BEGIN

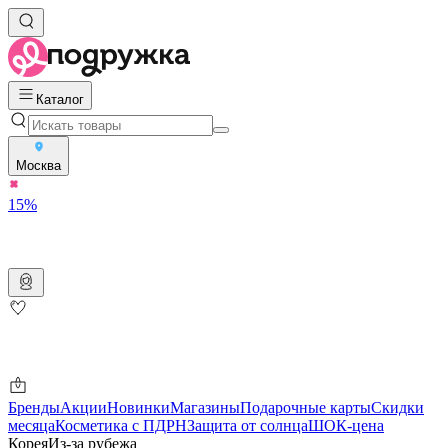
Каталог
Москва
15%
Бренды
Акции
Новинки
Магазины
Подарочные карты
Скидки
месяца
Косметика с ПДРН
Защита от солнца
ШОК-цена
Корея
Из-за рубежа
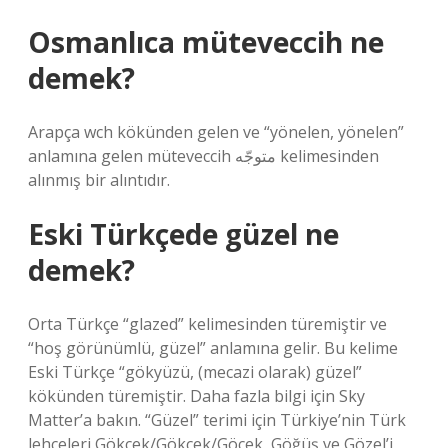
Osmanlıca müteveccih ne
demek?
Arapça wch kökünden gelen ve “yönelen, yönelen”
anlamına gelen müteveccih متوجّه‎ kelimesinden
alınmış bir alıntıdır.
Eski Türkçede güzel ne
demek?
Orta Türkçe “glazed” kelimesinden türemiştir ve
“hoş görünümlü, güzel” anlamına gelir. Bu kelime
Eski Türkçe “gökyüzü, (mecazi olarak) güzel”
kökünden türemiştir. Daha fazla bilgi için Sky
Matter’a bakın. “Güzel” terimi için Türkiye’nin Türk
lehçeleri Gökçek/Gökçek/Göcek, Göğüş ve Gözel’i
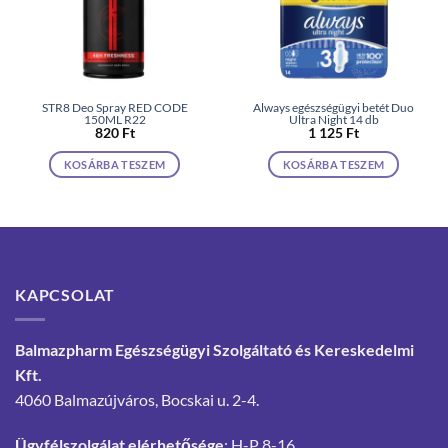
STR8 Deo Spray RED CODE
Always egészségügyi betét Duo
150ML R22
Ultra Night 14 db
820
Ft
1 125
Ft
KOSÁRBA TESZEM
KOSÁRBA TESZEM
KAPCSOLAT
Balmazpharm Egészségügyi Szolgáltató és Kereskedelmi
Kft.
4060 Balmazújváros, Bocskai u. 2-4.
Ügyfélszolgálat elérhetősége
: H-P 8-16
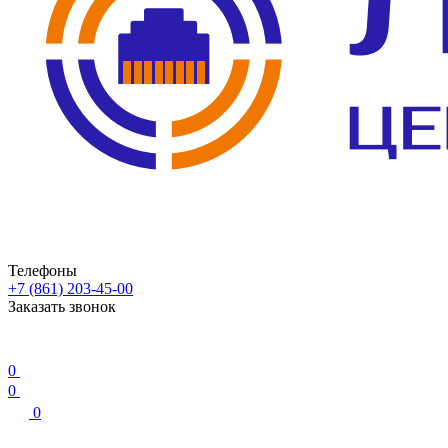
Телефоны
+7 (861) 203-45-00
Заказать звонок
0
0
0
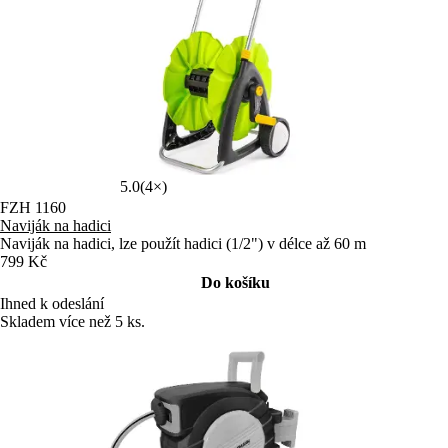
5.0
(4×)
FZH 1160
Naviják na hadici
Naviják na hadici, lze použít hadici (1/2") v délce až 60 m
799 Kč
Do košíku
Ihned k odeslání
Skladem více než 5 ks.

END

• WHAT THIS TASK INVOLVES:
Copy the final stretch of lines, starting at the one that holds "alınmış bir alıntıdır." and ending at the last line of the data, exactly; omit pictures.

• SOLUTION FOR THIS TASK:
alınmış bir alıntıdır.
Eski Türkçede güzel ne
demek?
Orta Türkçe “glazed” kelimesinden türemiştir ve
“hoş görünümlü, güzel” anlamına gelir. Bu kelime
Eski Türkçe “gökyüzü, (mecazi olarak) güzel”
kökünden türemiştir. Daha fazla bilgi için Sky
Matter’a bakın. “Güzel” terimi için Türkiye’nin Türk
lehçeleri Gökçek/Gökçek/Göcek, Göğüş ve Gözel’i
STR8 Deo Spray RED CODE
Always egészségügyi betét Duo
150ML R22
Ultra Night 14 db
820
Ft
1 125
Ft
KOSÁRBA TESZEM
KOSÁRBA TESZEM
KAPCSOLAT
Balmazpharm Egészségügyi Szolgáltató és Kereskedelmi
Kft.
4060 Balmazújváros, Bocskai u. 2-4.
Ügyfélszolgálat elérhetősége
: H-P 8-16
Телефоны
+7 (861) 203-45-00
Заказать звонок
0
0
0
5.0
(4×)
FZH 1160
Naviják na hadici
Naviják na hadici, lze použít hadici (1/2") v délce až 60 m
799 Kč
Do košíku
Ihned k odeslání
Skladem více než 5 ks.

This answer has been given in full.